> Work item: Only the lines below between the ones containing "műszaki áruház" and "Mitbewerbers erschwert werden.", inclusive, are to be reproduced, each exactly as it stands.

** Opening Recorded information block **

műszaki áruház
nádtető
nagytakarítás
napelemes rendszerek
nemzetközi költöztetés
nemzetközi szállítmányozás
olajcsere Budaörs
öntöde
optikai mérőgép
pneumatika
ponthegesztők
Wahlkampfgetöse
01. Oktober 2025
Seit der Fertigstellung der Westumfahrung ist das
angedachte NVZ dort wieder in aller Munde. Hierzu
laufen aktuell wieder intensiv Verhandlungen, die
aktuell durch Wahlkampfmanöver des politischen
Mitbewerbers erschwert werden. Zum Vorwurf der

** Closing Recorded information block **
** Opening Recorded information block **

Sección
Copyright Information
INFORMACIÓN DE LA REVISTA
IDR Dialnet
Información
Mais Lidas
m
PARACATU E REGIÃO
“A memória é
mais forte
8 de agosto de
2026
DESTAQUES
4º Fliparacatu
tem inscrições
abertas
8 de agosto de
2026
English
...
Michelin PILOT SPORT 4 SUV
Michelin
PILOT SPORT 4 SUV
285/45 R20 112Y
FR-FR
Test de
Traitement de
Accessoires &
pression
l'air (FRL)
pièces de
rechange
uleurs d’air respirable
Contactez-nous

** Closing Recorded information block **
** Opening Recorded information block **

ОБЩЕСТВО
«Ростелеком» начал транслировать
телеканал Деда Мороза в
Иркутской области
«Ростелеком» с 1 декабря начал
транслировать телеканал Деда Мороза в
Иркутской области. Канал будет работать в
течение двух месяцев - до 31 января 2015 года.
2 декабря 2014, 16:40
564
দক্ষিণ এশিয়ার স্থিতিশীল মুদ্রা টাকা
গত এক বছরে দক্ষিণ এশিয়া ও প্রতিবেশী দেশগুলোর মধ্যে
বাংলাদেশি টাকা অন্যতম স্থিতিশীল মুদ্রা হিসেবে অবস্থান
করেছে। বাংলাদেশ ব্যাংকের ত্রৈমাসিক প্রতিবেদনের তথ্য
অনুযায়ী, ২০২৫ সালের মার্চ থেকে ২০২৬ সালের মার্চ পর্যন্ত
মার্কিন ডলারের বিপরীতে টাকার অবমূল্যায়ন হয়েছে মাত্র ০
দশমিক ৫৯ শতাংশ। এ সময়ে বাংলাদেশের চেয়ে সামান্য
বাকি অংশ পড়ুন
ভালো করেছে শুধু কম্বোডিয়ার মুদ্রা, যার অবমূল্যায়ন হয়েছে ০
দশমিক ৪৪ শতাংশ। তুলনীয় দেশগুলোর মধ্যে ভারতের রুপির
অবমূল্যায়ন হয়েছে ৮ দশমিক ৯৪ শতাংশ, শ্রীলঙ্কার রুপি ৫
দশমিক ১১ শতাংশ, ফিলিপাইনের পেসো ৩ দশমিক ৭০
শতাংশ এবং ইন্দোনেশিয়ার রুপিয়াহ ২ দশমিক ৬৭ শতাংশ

** Closing Recorded information block **

> Reply to the task:
műszaki áruház
nádtető
nagytakarítás
napelemes rendszerek
nemzetközi költöztetés
nemzetközi szállítmányozás
olajcsere Budaörs
öntöde
optikai mérőgép
pneumatika
ponthegesztők
Wahlkampfgetöse
01. Oktober 2025
Seit der Fertigstellung der Westumfahrung ist das
angedachte NVZ dort wieder in aller Munde. Hierzu
laufen aktuell wieder intensiv Verhandlungen, die
aktuell durch Wahlkampfmanöver des politischen
Mitbewerbers erschwert werden. Zum Vorwurf der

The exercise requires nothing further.